Database Maintenance Strategy for Fifth World Scan

I completed my fourth scan of the world and then ran a more current update on the caches between home and northern California and Nevada for my upcoming trip. In preparing to start my fifth scan of the world, I thought I'd try to improve my pocket query strategy.

In the fourth scan, I emphasized getting information about archived caches which I had largely ignored in the third scan. To do that I had to have queries covering all dates from January 1, 2000 to as close to the current date as possible for each of the 25 partitions of the world listed in the "Pocket Query World Scan" entry. For the current size of the database that took just over 3 months. I have over 250,000 caches with over 4 million logs.

I wanted to catch up on identifying the archived caches and manually download the final gpx file for each of them. However, that meant that I didn't keep current on new caches. I obtained the new caches only in the placed date ranges at the end of each partition. I was behind three months on the oldest partition and a month and a half on the median partition. The only partition that I was ever nearly current on was the one I had just finished at any point in time.

There are five classes of caches that need to be considered; new caches, caches that have been received in a pocket query and have not yet been archived, caches that have been archived since the last time they were received in a pocket query, older archived caches, and caches that were archived before they could be received in any pocket query. I choose to ignore caches that were once active but have returned to the not-yet-approved state for this discussion. There are a few which appear in my database as not archived but yet having a very stale 'Last GPX date'. I get the error message when I try to access them for an individual gpx file update.

In order to make sure that my database has a record of as many caches as possible, I need to run pocket queries that capture them as they are approved. New caches that have not yet been approved are not available to pocket queries and only become visible when they are approved. Usually I have to wait about a week after caches are placed before I can count on most of them being approved. At the current time roughly 350 new caches are placed every day and reliably show up in pocket queries within a week. If I were to place a pocket query every day for all of the caches placed one week earlier, then I would have to ask for just one day. Otherwise only 500 random caches in the group would be returned. If I ran it every other day and asked for two placed dates, I would expect 700 new caches and miss about 200 of them.

By partitioning the world into three equal sized zones, I would expect just over 100 caches in each zone each day. By experimentation, I determined that I could select multiple states/provinces to cover all the caches in three roughly equivalently sized groups. The 'None' value covers caches that are in countries that are not included elsewhere in the state list. The ranges are states that begin with A-M, N, and O-Z. The range with all of the N's includes the value 'None'.
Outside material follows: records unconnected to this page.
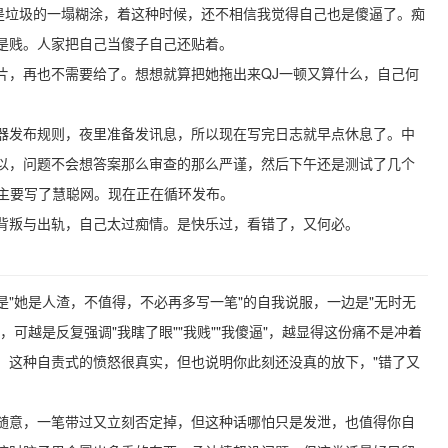
真是垃圾的一塌糊涂，着这种时候，还不相信我觉得自己也是傻逼了。痴
是贱。人家把自己当傻子自己还贴着。
片，再也不需要给了。想想就算把她拖出来QJ一顿又算什么，自己何
器发布规则，夜里准备发讯息，所以现在写完日志就早点休息了。中
以，问题不会想答案那么审查的那么严谨，然后下午还是测试了几个
，主要写了慧聪网。现在正在循环发布。
背叛与出轨，自己太过痴情。是快乐过，看错了，又何必。
"她是人渣，不值得，不必再多写一笔"的自我说服，一边是"无时无
可越是反复强调"我瞎了眼""我贱""我傻逼"，越显得这份痛不是冲着
。这种自责式的愤怒很真实，但也说明你此刻还没真的放下，"错了又
很随意，一笔带过又立刻否定掉，但这种话哪怕只是发泄，也值得你自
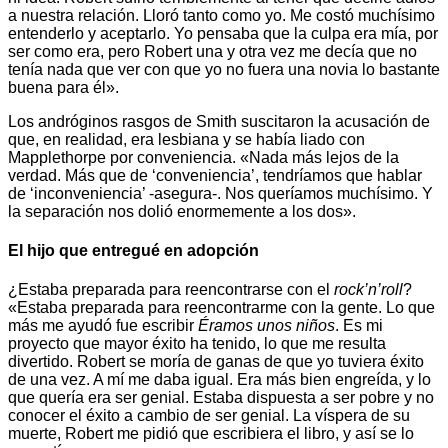
a nuestra relación. Lloró tanto como yo. Me costó muchísimo
entenderlo y aceptarlo. Yo pensaba que la culpa era mía, por
ser como era, pero Robert una y otra vez me decía que no
tenía nada que ver con que yo no fuera una novia lo bastante
buena para él».
Los andróginos rasgos de Smith suscitaron la acusación de
que, en realidad, era lesbiana y se había liado con
Mapplethorpe por conveniencia. «Nada más lejos de la
verdad. Más que de ‘conveniencia’, tendríamos que hablar
de ‘inconveniencia’ -asegura-. Nos queríamos muchísimo. Y
la separación nos dolió enormemente a los dos».
El hijo que entregué en adopción
¿Estaba preparada para reencontrarse con el
rock’n’roll
?
«Estaba preparada para reencontrarme con la gente. Lo que
más me ayudó fue escribir
Éramos unos niños
. Es mi
proyecto que mayor éxito ha tenido, lo que me resulta
divertido. Robert se moría de ganas de que yo tuviera éxito
de una vez. A mí me daba igual. Era más bien engreída, y lo
que quería era ser genial. Estaba dispuesta a ser pobre y no
conocer el éxito a cambio de ser genial. La víspera de su
muerte, Robert me pidió que escribiera el libro, y así se lo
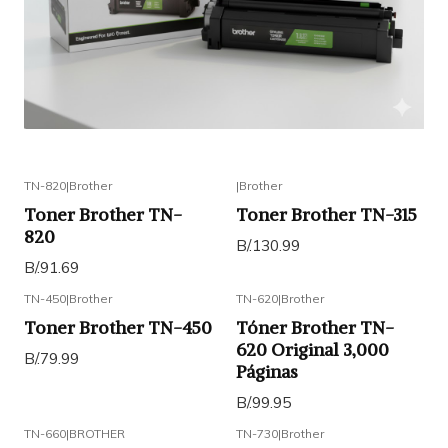
TN-820
|
Brother
|
Brother
Toner Brother TN-
Toner Brother TN-315
820
B/.130.99
B/.91.69
TN-450
|
Brother
TN-620
|
Brother
Toner Brother TN-450
Tóner Brother TN-
620 Original 3,000
B/.79.99
Páginas
B/.99.95
TN-660
|
BROTHER
TN-730
|
Brother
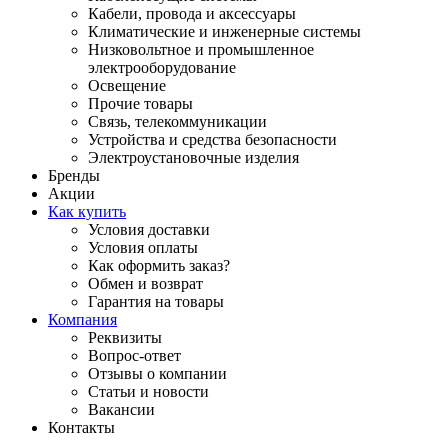
Кабели, провода и аксессуары
Климатические и инженерные системы
Низковольтное и промышленное
электрооборудование
Освещение
Прочие товары
Связь, телекоммуникации
Устройства и средства безопасности
Электроустановочные изделия
Бренды
Акции
Как купить
Условия доставки
Условия оплаты
Как оформить заказ?
Обмен и возврат
Гарантия на товары
Компания
Реквизиты
Вопрос-ответ
Отзывы о компании
Статьи и новости
Вакансии
Контакты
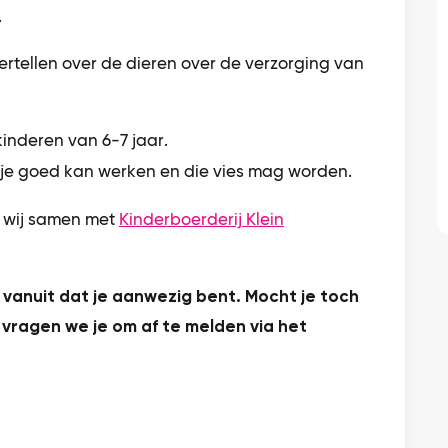
.
ertellen over de dieren over de verzorging van
r kinderen van 6-7 jaar.
je goed kan werken en die vies mag worden.
n wij samen met
Kinderboerderij Klein
vanuit dat je aanwezig bent. Mocht je toch
 vragen we je om af te melden via het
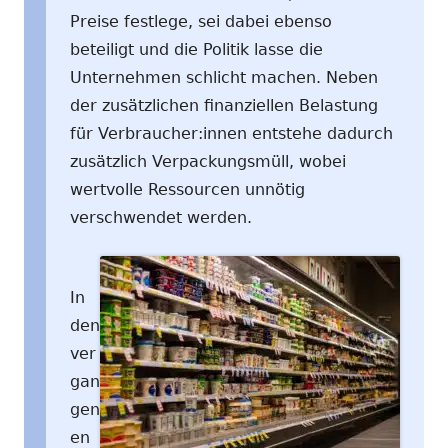
Preise festlege, sei dabei ebenso
beteiligt und die Politik lasse die
Unternehmen schlicht machen. Neben
der zusätzlichen finanziellen Belastung
für Verbraucher:innen entstehe dadurch
zusätzlich Verpackungsmüll, wobei
wertvolle Ressourcen unnötig
verschwendet werden.
In
den
ver
gan
gen
en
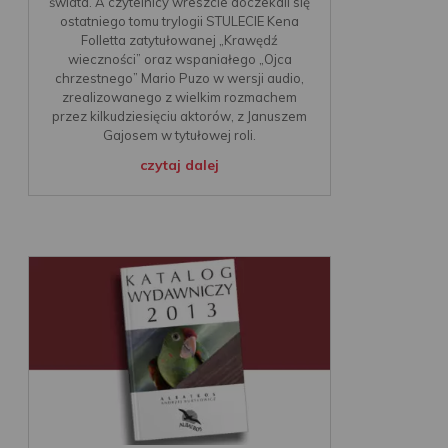
świata. A czytelnicy wreszcie doczekali się
ostatniego tomu trylogii STULECIE Kena
Folletta zatytułowanej „Krawędź
wieczności” oraz wspaniałego „Ojca
chrzestnego” Mario Puzo w wersji audio,
zrealizowanego z wielkim rozmachem
przez kilkudziesięciu aktorów, z Januszem
Gajosem w tytułowej roli.
czytaj dalej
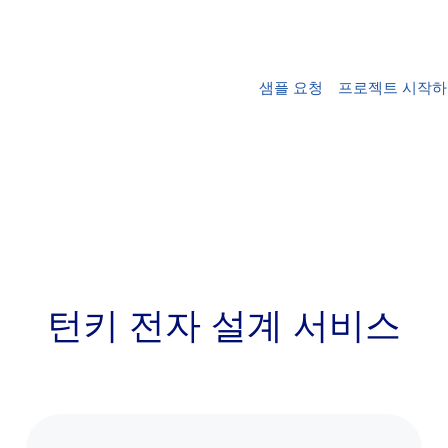
25에이커의 면적, 20,00
유하고 있습니다.
0
샘플 요청
프로젝트 시작
직원
턴키 전자 설계 서비스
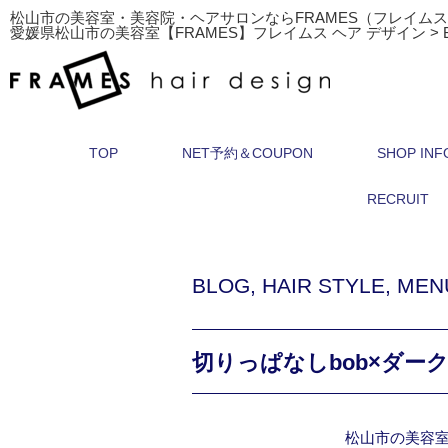
松山市の美容室・美容院・ヘアサロンならFRAMES（フレイム
愛媛県松山市の美容室【FRAMES】フレイムス ヘア デザイン
>
TOP
NET予約＆COUPON
SHOP INF
RECRUIT
BLOG
,
HAIR STYLE
,
MEN
切りっぱなしbob×ダー
松山市の美容室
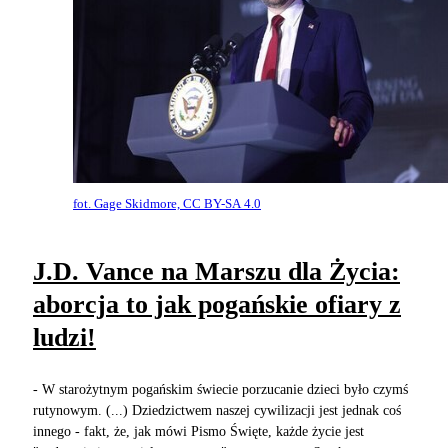
fot. Gage Skidmore, CC BY-SA 4.0
J.D. Vance na Marszu dla Życia:
aborcja to jak pogańskie ofiary z
ludzi!
- W starożytnym pogańskim świecie porzucanie dzieci było czymś
rutynowym. (...) Dziedzictwem naszej cywilizacji jest jednak coś
innego - fakt, że, jak mówi Pismo Święte, każde życie jest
That would give me flexibility to ask for 3 or 4 days worth of caches for a group and have a query nearer the 500 maximum. I create the query, run a preview to test how many caches will be returned, and mark it to run once and then delete the query. I select the States/Provinces for the group and adjust the range of 'placed during' days to result in as close to 500 caches as possible. If more than 500 caches were placed and approved for a single day, I'd have to temporarily split the zone. I'll place a comment to this article after I've started to let you know how well that strategy is working. This strategy will use about one of my five daily queries for the first class of caches, leaving four remaining queries.

The second type of pocket query will be like those I used on the fourth world scan using it's 25 partitions, only at a slower rate to leave pocket queries for other uses. This allows me to update caches that have not been archived since the last time they were received in a pocket query and to infer which caches have been archived so that I can download the final individual gpx files for them. I keep the archived caches in my database with 'Last GPX Date' older than that of similar active caches. I don't need to worry about updating caches that I know have been archived because if any were ever reactivated, I would receive it the next time that that cache range is scanned. About a hundred caches are newly archived every day. The scanning process will also catch any caches that are missed in the first strategy for new caches. I can run these queries at a slower pace as long as it is faster than new caches are added. I plan to use some of the extra pocket queries to prepare for actual cache outings.

Caches that were archived before they could be received in any pocket query present a separate problem. They will never appear in a pocket query. To get information about these caches I do a manual scan of all the possible waypoint codes that aren't already in my database. This is a laborious process and I've only done it for a few of the earliest placed caches.

Until next time, this is Nudecacher.